Alors comme tous les Vietnamiens, ce soir-là, je me rends au supermarché. Les rayons se vident à vitesse grand V. J’achète de l’eau, des fruits, des céréales et des nouilles instantanées. Moi qui n’avais jamais mangé de pâtes Bolino de toute ma vie d’étudiante, je crois que désormais je vais pouvoir faire une étude comparative.

Certes, ce n’est pas l’aventure que j’avais prévue. Mais, au lieu de me dire que je suis au point mort, j’accueille cette épreuve accompagnée de Baloo, Skype et Netflix. Je prends chaque jour comme il vient. Je repense à la devise de Putra, de son « peu » pour « être heureux » : un bon repas, un toit et des échanges.
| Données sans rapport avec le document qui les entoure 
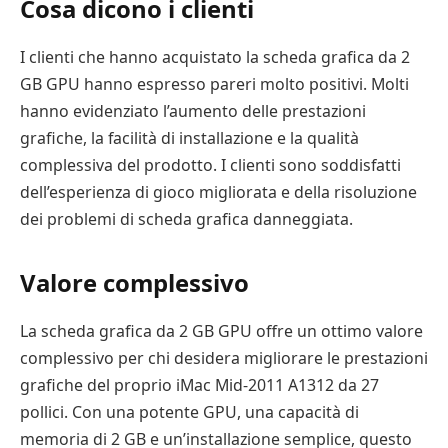
Cosa dicono i clienti
I clienti che hanno acquistato la scheda grafica da 2
GB GPU hanno espresso pareri molto positivi. Molti
hanno evidenziato l’aumento delle prestazioni
grafiche, la facilità di installazione e la qualità
complessiva del prodotto. I clienti sono soddisfatti
dell’esperienza di gioco migliorata e della risoluzione
dei problemi di scheda grafica danneggiata.
Valore complessivo
La scheda grafica da 2 GB GPU offre un ottimo valore
complessivo per chi desidera migliorare le prestazioni
grafiche del proprio iMac Mid-2011 A1312 da 27
pollici. Con una potente GPU, una capacità di
memoria di 2 GB e un’installazione semplice, questo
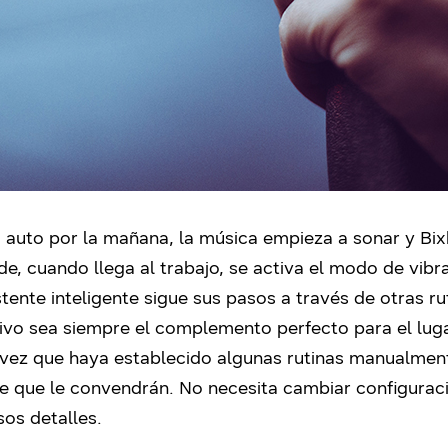
 auto por la mañana, la música empieza a sonar y Bix
e, cuando llega al trabajo, se activa el modo de vibra
tente inteligente sigue sus pasos a través de otras ru
ivo sea siempre el complemento perfecto para el luga
vez que haya establecido algunas rutinas manualment
ee que le convendrán. No necesita cambiar configurac
sos detalles.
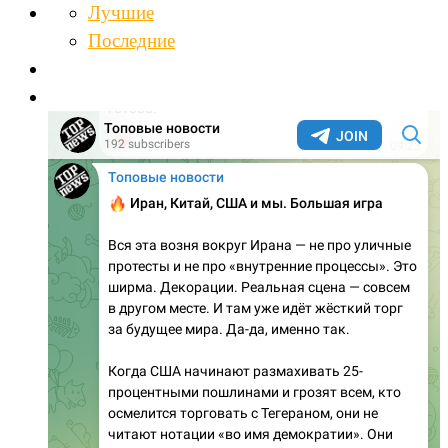
Лучшие
Последние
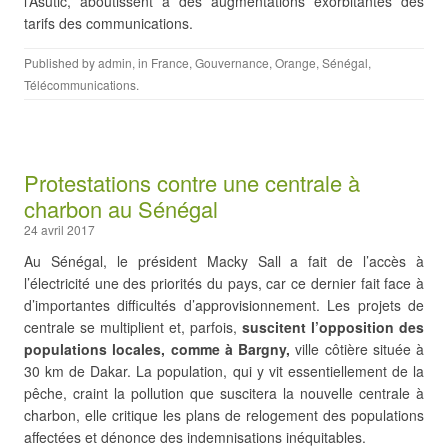
l’Asutic, aboutissent à des augmentations exorbitantes des
tarifs des communications.
Published by
admin
, in
France
,
Gouvernance
,
Orange
,
Sénégal
,
Télécommunications
.
Protestations contre une centrale à
charbon au Sénégal
24 avril 2017
Au Sénégal, le président Macky Sall a fait de l’accès à
l’électricité une des priorités du pays, car ce dernier fait face à
d’importantes difficultés d’approvisionnement. Les projets de
centrale se multiplient et, parfois,
suscitent l’opposition des
populations locales, comme à Bargny,
ville côtière située à
30 km de Dakar. La population, qui y vit essentiellement de la
pêche, craint la pollution que suscitera la nouvelle centrale à
charbon, elle critique les plans de relogement des populations
affectées et dénonce des indemnisations inéquitables.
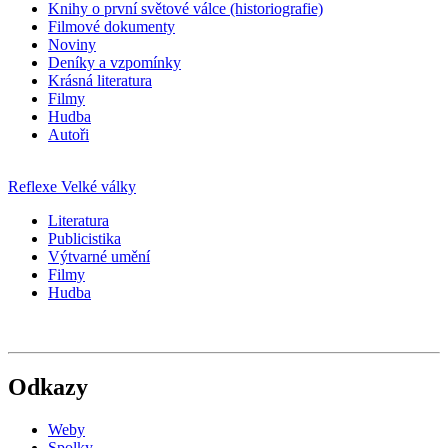
Knihy o první světové válce (historiografie)
Filmové dokumenty
Noviny
Deníky a vzpomínky
Krásná literatura
Filmy
Hudba
Autoři
Reflexe Velké války
Literatura
Publicistika
Výtvarné umění
Filmy
Hudba
Odkazy
Weby
Spolky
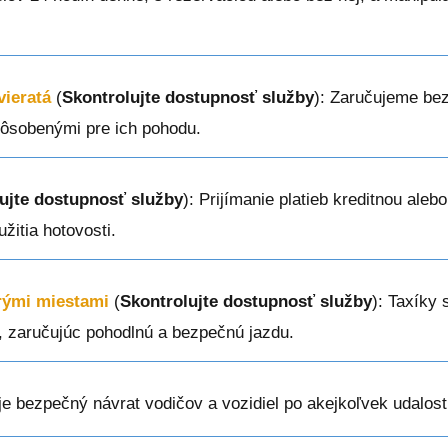
vieratá
(
Skontrolujte dostupnosť služby
): Zaručujeme be
spôsobenými pre ich pohodu.
ujte dostupnosť služby
): Prijímanie platieb kreditnou aleb
žitia hotovosti.
erými miestami
(
Skontrolujte dostupnosť služby
): Taxíky 
v, zaručujúc pohodlnú a bezpečnú jazdu.
je bezpečný návrat vodičov a vozidiel po akejkoľvek udalost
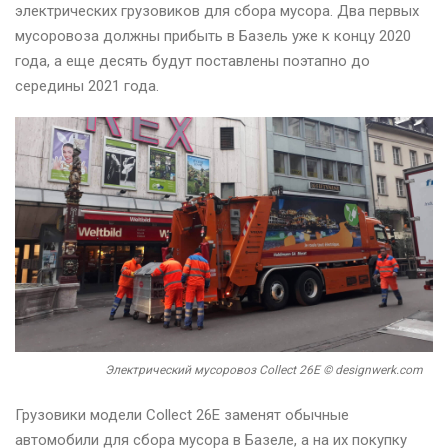
электрических
грузовиков для сбора мусора. Два первых
мусоровоза должны прибыть в Базель уже к концу 2020
года, а еще десять будут поставлены поэтапно до
середины 2021 года.
Электрический мусоровоз Collect 26E © designwerk.com
Грузовики модели Collect 26E заменят обычные
автомобили для сбора мусора в Базеле, а на их покупку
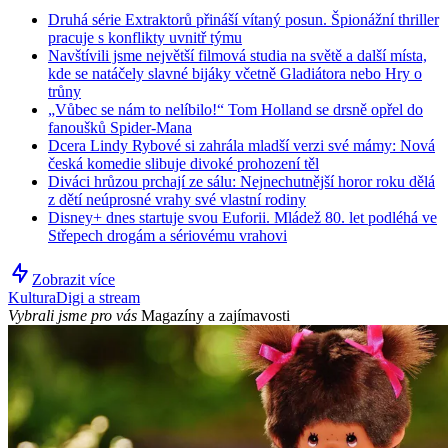
Druhá série Extraktorů přináší vítaný posun. Špionážní thriller
pracuje s konflikty uvnitř týmu
Navštívili jsme největší filmová studia na světě a další místa,
kde se natáčely slavné bijáky včetně Gladiátora nebo Hry o
trůny
„Vůbec se nám to nelíbilo!“ Tom Holland se drsně opřel do
fanoušků Spider-Mana
Dcera Lindy Rybové si zahrála mladší verzi své mámy: Nová
česká komedie slibuje divoké prohození těl
Diváci hrůzou prchají ze sálu: Nejnechutnější horor roku dělá
z dětí neúprosné vrahy své vlastní rodiny
Disney+ dnes startuje svou Euforii. Mládež 80. let podléhá ve
Střepech drogám a sériovému vrahovi
Zobrazit více
Kultura
Digi a stream
Vybrali jsme pro vás
Magazíny a zajímavosti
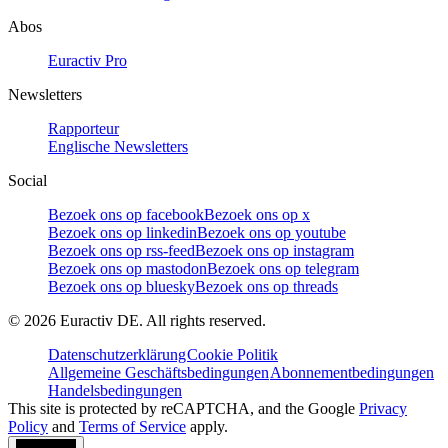
Abos
Euractiv Pro
Newsletters
Rapporteur
Englische Newsletters
Social
Bezoek ons op facebook
Bezoek ons op x
Bezoek ons op linkedin
Bezoek ons op youtube
Bezoek ons op rss-feed
Bezoek ons op instagram
Bezoek ons op mastodon
Bezoek ons op telegram
Bezoek ons op bluesky
Bezoek ons op threads
©
2026
Euractiv DE. All rights reserved.
Datenschutzerklärung
Cookie Politik
Allgemeine Geschäftsbedingungen
Abonnementbedingungen
Handelsbedingungen
This site is protected by reCAPTCHA, and the Google
Privacy
Policy
and
Terms of Service
apply.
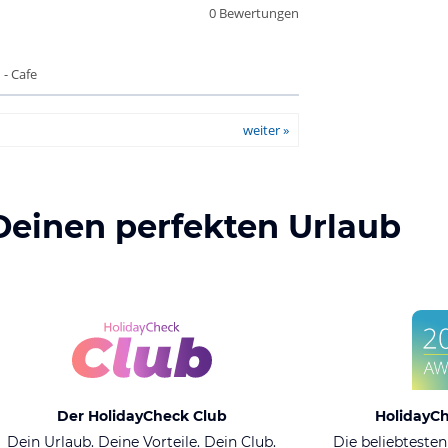
0 Bewertungen
 - Cafe
weiter »
Deinen perfekten Urlaub
Der HolidayCheck Club
HolidayC
Dein Urlaub. Deine Vorteile. Dein Club.
Die beliebtesten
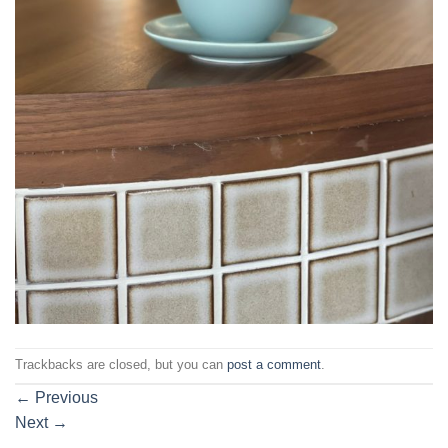
Trackbacks are closed, but you can
post a comment
.
←
Previous
Next
→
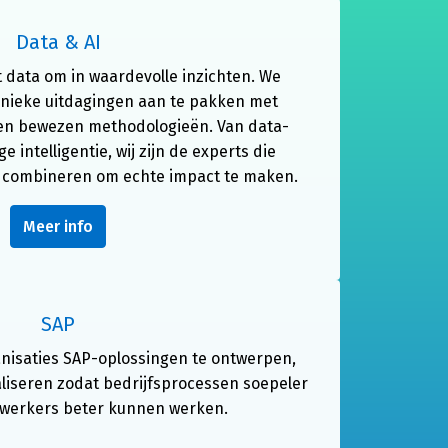
Data & AI
 data om in waardevolle inzichten. We 
nieke uitdagingen aan te pakken met 
en bewezen methodologieën. Van data-
 intelligentie, wij zijn de experts die 
e combineren om echte impact te maken.
Meer info
SAP
nisaties SAP-oplossingen te ontwerpen, 
iseren zodat bedrijfsprocessen soepeler 
werkers beter kunnen werken.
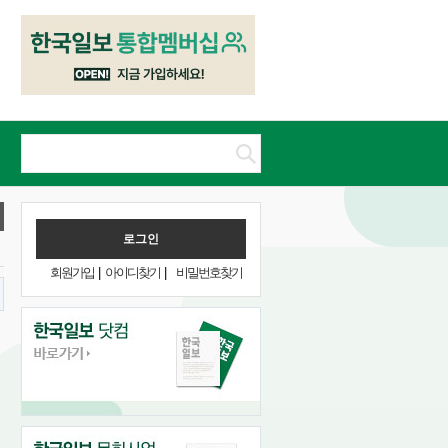
회원가입
|
아이디찾기
|
비밀번호찾기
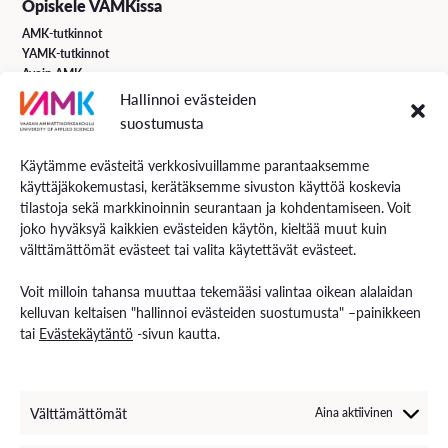
Opiskele VAMKissa
AMK-tutkinnot
YAMK-tutkinnot
Avoin AMK
Erikoistumiskoulutukset
Hallinnoi evästeiden
Täydennyskoulutus
suostumusta
Hakuohjeet
Käytämme evästeitä verkkosivuillamme parantaaksemme
käyttäjäkokemustasi, kerätäksemme sivuston käyttöä koskevia
VAMK Palvelut
tilastoja sekä markkinoinnin seurantaan ja kohdentamiseen. Voit
Tutkimus ja kehitys
joko hyväksyä kaikkien evästeiden käytön, kieltää muut kuin
Palvelut työelämälle
välttämättömät evästeet tai valita käytettävät evästeet.
Palvelut opiskelijoille
Rekryä opiskelijoita
Voit milloin tahansa muuttaa tekemääsi valintaa oikean alalaidan
Energiaa-verkkolehti
kelluvan keltaisen "hallinnoi evästeiden suostumusta" –painikkeen
tai
Evästekäytäntö
-sivun kautta.
Ota yhteyttä
Yhteystiedot ja aukioloajat
Välttämättömät
Aina aktiivinen
Henkilöstöhaku
EXAM – sähköinen tenttipalvelu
A la lueur de cette philosophie, je suis chanceuse. Confinée au bout du monde, je voyage dans ma chambre, en bonne santé et en profitant depuis la fenêtre de ma chambre de beaux levers de soleil.

Je suis aussi admirative de tous les élans de solidarités et d’aides qu’il peut y avoir. Nous prenons tous conscience que ce que nous prenions pour acquis ne l’est pas. Nous en mesurons la valeur.

Aussi, je ne sais pas de quoi demain sera fait. Une seule chose est certaine. Je passerai plus de deux mois au Vietnam. Je viens de demander la prolongation de mon visa jusqu’au 1er août 2020.

3 commentaires

  • Nounours

    Ca y est. Me voilà à jour dans la lecture de tes articles.
    Bravo pour les trois derniers.
    On t’embrasse fort, Amiguette.
    Bon courage.
    On te rappelle dès que le boulot, la maison et les filles nous laissent quelques instants de répit.
    A+!

  • Carnesecchi Marie-Helene

    Un petit mot Sarah pour te dire de prendre bien soin de toi
    Tu poursuis ton périple et bravo
    Je te lis avec grand plaisir durant ces jours de confinement
    Bon courage
    Amicalement
    MH

    • baloo

      Coucou MH, merci beaucoup pour ton message.Après quelques semaines confinées, j’ai repris mon périple et l’écriture.
      J’espère que tout va bien pour toi et les tiens.